Task details
In the material below, the lines from the one containing "Именно на таком сводилась музыка Beatles" through the one containing "как Brian Eno, Jean" are to be given again exactly, ends included, and no others.

Records provided
· · · · ·
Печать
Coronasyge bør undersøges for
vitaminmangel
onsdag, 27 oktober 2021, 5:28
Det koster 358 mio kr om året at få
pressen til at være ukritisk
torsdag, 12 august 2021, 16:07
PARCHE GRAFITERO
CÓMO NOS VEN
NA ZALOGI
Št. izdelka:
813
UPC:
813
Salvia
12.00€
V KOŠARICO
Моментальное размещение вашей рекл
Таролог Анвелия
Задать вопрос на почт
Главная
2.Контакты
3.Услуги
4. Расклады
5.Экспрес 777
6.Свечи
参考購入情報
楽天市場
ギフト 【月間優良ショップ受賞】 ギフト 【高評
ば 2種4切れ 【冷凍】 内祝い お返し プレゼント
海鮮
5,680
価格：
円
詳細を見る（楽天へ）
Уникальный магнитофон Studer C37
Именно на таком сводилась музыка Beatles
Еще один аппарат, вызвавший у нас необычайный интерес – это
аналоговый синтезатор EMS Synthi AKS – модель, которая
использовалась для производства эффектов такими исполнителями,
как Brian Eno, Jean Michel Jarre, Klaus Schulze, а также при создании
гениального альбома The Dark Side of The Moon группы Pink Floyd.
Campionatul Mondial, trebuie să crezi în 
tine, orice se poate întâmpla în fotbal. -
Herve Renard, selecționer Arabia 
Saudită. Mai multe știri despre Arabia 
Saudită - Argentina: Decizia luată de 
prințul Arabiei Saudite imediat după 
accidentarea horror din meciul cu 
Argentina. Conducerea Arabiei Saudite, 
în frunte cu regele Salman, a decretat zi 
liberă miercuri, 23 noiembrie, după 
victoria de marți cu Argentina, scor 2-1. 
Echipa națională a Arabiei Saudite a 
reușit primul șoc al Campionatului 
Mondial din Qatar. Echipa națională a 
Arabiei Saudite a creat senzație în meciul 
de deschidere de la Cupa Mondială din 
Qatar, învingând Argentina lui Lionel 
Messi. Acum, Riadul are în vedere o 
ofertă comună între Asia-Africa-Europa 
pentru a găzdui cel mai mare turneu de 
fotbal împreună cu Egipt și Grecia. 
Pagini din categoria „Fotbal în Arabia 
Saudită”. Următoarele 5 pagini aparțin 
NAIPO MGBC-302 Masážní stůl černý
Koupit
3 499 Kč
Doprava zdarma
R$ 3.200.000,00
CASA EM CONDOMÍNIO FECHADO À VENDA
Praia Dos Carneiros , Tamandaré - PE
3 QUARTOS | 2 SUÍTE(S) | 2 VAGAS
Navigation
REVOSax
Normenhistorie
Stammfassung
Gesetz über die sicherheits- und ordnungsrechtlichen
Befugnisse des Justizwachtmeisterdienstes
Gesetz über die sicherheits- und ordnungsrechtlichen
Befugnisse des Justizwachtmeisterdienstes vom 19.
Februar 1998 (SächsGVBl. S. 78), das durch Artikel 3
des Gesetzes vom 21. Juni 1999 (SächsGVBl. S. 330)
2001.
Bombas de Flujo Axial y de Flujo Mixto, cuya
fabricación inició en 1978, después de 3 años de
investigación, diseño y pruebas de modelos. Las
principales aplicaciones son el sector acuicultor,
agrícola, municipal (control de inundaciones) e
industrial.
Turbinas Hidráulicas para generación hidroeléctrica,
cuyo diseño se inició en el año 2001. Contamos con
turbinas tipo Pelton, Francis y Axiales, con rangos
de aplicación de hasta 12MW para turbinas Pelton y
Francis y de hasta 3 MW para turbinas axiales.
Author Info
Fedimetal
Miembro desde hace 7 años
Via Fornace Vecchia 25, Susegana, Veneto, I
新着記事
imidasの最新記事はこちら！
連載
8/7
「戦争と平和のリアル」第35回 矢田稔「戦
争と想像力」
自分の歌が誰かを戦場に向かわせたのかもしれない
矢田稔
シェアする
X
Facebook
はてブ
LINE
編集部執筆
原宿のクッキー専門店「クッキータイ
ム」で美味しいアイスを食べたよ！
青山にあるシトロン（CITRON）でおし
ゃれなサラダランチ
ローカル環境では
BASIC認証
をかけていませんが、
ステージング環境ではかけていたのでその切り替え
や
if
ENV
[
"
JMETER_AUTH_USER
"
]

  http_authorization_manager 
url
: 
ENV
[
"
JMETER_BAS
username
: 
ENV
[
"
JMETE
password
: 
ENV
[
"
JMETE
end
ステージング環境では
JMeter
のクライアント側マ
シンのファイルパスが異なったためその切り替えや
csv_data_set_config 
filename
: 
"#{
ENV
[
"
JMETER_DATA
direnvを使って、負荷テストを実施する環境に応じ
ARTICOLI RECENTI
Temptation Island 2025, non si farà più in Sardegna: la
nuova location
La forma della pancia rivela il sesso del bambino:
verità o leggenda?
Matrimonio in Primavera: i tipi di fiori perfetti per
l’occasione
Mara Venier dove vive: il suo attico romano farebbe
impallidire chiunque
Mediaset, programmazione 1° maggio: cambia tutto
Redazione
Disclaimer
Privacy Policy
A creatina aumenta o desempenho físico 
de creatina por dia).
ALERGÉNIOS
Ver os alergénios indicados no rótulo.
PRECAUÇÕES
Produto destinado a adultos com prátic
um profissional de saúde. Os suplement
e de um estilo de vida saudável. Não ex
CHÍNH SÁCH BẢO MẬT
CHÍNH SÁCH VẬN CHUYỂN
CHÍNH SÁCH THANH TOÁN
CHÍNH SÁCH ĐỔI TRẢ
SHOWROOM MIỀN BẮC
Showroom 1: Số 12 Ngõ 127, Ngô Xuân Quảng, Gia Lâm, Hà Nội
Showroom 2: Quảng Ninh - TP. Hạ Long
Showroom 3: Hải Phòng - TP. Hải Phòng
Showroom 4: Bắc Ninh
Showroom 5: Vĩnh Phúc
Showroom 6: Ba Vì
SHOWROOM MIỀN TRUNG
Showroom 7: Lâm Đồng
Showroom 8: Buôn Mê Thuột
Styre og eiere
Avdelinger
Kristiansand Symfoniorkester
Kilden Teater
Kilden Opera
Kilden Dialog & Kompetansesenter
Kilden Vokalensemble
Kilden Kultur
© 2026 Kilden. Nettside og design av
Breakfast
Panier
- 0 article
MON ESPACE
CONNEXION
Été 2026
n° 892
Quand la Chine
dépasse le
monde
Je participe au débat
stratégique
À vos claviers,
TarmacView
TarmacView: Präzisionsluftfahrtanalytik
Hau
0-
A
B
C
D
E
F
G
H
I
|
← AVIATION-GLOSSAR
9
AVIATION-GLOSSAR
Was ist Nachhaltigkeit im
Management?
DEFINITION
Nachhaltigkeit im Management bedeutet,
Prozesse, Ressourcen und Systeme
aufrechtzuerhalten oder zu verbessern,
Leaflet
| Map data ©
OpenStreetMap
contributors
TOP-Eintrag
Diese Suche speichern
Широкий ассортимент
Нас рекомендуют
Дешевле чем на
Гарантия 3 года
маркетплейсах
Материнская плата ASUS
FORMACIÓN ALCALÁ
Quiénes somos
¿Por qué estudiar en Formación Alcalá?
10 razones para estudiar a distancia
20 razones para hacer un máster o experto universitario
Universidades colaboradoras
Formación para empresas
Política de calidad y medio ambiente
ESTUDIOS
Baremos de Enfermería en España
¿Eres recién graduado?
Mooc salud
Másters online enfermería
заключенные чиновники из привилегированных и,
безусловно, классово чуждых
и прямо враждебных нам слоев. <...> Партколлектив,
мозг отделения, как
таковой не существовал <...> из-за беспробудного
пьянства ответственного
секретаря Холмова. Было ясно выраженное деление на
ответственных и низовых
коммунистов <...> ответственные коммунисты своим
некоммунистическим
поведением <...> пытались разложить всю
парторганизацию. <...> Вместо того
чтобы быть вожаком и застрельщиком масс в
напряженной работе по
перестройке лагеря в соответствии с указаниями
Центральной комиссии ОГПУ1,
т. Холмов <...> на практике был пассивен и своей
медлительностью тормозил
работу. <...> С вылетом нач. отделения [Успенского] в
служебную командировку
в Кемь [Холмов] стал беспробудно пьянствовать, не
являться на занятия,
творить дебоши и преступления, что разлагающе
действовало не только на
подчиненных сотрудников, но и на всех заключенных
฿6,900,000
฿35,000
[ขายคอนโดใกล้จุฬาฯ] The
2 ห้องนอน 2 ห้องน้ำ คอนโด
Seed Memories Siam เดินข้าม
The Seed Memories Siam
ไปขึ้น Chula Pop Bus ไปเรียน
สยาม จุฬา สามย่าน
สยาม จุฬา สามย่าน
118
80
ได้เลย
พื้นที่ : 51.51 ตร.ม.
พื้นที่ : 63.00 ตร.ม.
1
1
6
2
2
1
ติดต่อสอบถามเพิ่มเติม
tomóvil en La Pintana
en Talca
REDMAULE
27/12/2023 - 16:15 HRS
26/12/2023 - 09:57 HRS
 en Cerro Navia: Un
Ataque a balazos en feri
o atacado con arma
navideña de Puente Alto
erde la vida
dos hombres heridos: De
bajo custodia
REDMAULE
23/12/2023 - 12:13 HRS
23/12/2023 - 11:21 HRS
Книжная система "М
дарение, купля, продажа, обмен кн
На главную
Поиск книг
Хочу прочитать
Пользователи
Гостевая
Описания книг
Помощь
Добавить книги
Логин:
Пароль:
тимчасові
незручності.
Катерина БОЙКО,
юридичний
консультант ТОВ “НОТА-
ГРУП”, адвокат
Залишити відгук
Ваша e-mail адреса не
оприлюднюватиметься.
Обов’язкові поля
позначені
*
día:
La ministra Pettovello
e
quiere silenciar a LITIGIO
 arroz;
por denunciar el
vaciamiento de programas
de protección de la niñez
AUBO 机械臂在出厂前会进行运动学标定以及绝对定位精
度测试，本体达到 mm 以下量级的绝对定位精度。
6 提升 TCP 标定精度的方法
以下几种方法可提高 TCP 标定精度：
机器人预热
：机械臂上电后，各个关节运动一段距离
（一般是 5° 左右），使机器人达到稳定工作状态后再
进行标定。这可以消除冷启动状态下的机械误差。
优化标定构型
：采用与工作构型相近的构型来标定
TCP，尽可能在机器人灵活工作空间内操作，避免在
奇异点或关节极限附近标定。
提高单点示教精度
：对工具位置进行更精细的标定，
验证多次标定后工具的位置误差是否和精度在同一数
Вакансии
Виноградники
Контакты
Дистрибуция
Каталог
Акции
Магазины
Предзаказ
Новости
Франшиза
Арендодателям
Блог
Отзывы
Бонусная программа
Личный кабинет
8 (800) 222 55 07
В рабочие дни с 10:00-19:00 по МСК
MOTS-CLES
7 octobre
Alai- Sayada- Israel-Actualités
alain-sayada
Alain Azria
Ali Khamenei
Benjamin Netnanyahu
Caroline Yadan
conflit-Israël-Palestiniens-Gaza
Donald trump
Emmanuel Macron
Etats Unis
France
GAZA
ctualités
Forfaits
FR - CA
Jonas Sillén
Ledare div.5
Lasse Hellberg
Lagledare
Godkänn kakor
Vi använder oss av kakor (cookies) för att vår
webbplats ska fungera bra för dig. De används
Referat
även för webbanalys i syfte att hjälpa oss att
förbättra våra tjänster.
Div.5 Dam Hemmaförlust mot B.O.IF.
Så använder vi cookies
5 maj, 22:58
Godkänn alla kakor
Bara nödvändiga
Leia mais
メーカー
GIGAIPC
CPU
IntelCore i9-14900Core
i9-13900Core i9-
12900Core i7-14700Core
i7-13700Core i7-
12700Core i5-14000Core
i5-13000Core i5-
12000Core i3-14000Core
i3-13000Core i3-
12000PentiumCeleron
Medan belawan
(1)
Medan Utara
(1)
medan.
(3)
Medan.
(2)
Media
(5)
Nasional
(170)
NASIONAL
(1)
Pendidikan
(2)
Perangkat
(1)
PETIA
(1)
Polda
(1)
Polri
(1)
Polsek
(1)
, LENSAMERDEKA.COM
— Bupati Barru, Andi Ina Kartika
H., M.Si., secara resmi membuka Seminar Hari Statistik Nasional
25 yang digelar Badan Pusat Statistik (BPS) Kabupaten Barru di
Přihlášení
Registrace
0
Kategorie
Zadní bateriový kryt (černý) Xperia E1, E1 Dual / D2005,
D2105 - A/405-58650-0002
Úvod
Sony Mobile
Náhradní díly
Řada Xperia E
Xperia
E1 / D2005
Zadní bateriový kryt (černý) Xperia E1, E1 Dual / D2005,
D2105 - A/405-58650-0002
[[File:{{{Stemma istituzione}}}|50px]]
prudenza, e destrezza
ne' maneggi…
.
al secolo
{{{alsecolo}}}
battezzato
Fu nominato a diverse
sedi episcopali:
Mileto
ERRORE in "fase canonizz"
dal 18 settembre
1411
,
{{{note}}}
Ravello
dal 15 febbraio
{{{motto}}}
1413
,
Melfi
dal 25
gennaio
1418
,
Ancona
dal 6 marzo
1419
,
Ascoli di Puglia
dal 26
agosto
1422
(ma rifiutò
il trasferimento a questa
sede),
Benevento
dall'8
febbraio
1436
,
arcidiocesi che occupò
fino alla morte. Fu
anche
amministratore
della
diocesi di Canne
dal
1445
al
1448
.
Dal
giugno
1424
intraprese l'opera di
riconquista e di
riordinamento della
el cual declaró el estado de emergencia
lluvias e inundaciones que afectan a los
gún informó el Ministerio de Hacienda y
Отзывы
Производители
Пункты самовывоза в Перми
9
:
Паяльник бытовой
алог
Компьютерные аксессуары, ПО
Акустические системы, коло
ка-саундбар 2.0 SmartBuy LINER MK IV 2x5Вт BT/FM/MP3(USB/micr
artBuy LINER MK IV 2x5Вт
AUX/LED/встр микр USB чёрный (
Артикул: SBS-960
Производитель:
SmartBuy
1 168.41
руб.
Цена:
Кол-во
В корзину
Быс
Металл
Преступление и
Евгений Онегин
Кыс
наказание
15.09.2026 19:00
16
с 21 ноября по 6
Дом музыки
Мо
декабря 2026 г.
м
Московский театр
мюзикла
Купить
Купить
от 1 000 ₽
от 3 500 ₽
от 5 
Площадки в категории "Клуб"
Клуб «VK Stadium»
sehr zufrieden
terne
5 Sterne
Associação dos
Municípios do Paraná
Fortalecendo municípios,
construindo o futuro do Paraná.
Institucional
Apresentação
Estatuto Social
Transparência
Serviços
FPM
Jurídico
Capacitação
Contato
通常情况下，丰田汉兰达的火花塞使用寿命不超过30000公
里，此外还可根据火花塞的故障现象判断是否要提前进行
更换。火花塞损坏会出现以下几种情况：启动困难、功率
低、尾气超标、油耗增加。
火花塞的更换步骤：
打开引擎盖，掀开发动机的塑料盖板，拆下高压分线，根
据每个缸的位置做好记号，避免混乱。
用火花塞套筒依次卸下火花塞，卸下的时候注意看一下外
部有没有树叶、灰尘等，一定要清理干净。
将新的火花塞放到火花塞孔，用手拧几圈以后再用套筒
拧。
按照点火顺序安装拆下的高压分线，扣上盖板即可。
· · · · ·
Exercise solution
Именно на таком сводилась музыка Beatles
Еще один аппарат, вызвавший у нас необычайный интерес – это
аналоговый синтезатор EMS Synthi AKS – модель, которая
использовалась для производства эффектов такими исполнителями,
как Brian Eno, Jean Michel Jarre, Klaus Schulze, а также при создании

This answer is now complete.